Somerset’s trail-blazing micro-provider care initiative is looking for new community entrepreneurs.
Created four years ago by the County Council in partnership with the Community Catalysts social enterprise, the project helps people with big ideas set-up very small care, help or support services.
There are now nearly 400 micro-providers in Somerset providing around 1,600 people with care. ‘Start-up surgeries’ are being run across the county for people thinking about joining their ranks and networks of providers are well-established, with providers supporting each other and sharing good practice.
The initiative gives more choice to those who need care and support and helps fill the gaps where care support can be hard to find – particularly in rural areas. It’s also an exciting new career or second career option for people with a passion for making a difference in their community.
Councillor David Huxtable, Cabinet member with responsibility for Adult Services, said: “This fantastic project gives people more choice when it comes to finding care to help them carry on living independently at home. It’s great for the Council too because it helps us find care options where larger providers may not be able to help.
“It’s innovative, flexible and means people are often receiving care from someone in their own community who has priceless local knowledge.

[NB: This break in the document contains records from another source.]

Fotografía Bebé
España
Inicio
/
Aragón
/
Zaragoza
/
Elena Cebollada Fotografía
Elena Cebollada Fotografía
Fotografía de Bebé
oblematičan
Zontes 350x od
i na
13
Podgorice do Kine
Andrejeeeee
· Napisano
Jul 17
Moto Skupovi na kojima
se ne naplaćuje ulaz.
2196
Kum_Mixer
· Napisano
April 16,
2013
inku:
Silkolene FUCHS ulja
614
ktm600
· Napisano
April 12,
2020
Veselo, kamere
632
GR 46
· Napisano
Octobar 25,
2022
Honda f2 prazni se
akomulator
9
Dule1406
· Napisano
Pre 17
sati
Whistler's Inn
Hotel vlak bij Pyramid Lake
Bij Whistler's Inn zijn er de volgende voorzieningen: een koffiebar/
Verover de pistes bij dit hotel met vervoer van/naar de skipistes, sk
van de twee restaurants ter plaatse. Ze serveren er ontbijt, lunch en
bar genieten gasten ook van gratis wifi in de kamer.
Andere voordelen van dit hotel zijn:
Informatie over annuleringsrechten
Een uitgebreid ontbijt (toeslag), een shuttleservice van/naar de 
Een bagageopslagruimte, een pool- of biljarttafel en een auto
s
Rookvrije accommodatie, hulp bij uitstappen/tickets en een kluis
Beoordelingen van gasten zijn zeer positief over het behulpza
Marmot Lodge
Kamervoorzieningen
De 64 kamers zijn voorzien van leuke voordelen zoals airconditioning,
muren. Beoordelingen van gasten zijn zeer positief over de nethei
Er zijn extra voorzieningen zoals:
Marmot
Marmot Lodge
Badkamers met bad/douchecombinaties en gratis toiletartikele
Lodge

“By giving people the right tools and a little bit of confidence, we’re helping tap into the talent and energy that already exists in our communities and I would encourage anyone who thinks this might be for them to come along to one of these start-up surgeries.”

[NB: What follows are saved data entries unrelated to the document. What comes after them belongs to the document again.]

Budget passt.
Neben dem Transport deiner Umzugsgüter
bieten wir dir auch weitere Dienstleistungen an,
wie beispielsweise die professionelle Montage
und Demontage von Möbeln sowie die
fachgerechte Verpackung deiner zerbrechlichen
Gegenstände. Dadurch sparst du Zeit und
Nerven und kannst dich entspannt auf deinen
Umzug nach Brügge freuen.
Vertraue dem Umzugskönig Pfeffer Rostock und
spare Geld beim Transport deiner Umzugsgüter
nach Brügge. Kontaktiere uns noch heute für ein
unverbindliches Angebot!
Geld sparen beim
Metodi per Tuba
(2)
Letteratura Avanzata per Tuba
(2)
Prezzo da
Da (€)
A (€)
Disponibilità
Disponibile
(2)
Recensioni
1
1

The start-up surgeries held by Community Catalysts cover the legal and practical aspects of becoming a micro-provider. To find out more anyone with an interest should contact project co-ordinator Rhys Davies: email firstname.lastname@example.org or telephone 07595411945.

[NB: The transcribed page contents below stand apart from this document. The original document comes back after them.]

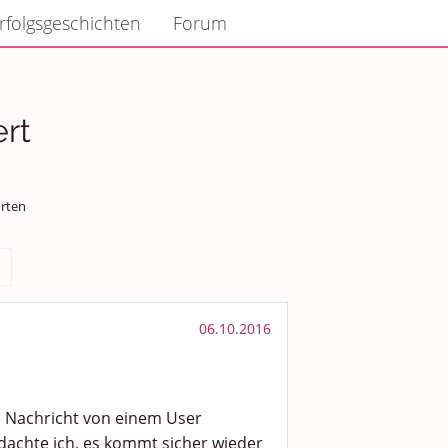
rfolgsgeschichten
Forum
ert
“
rten
06.10.2016
ne Nachricht von einem User
achte ich, es kommt sicher wieder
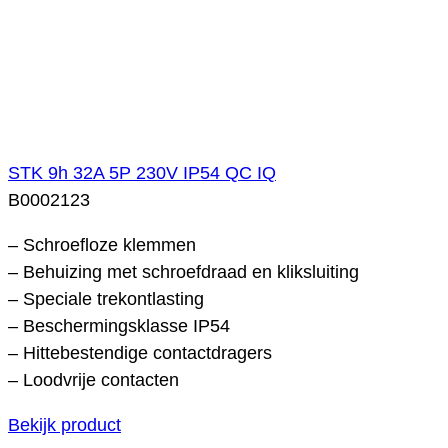
STK 9h 32A 5P 230V IP54 QC IQ
B0002123
– Schroefloze klemmen
– Behuizing met schroefdraad en kliksluiting
– Speciale trekontlasting
– Beschermingsklasse IP54
– Hittebestendige contactdragers
– Loodvrije contacten
Bekijk product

Here’s a short film with Rosie, one of our wonderful micro-providers, talking about what she does and why she finds it rewarding, please visit
“It’s a win-win situation, supporting your local community and people in it, but it’s also providing employment,” she said. “I was very nervous about being self-employed but was given just the right support. You have to enjoy meeting new people and that’s what I really enjoy.
“You need a big heart but it’s very rewarding.”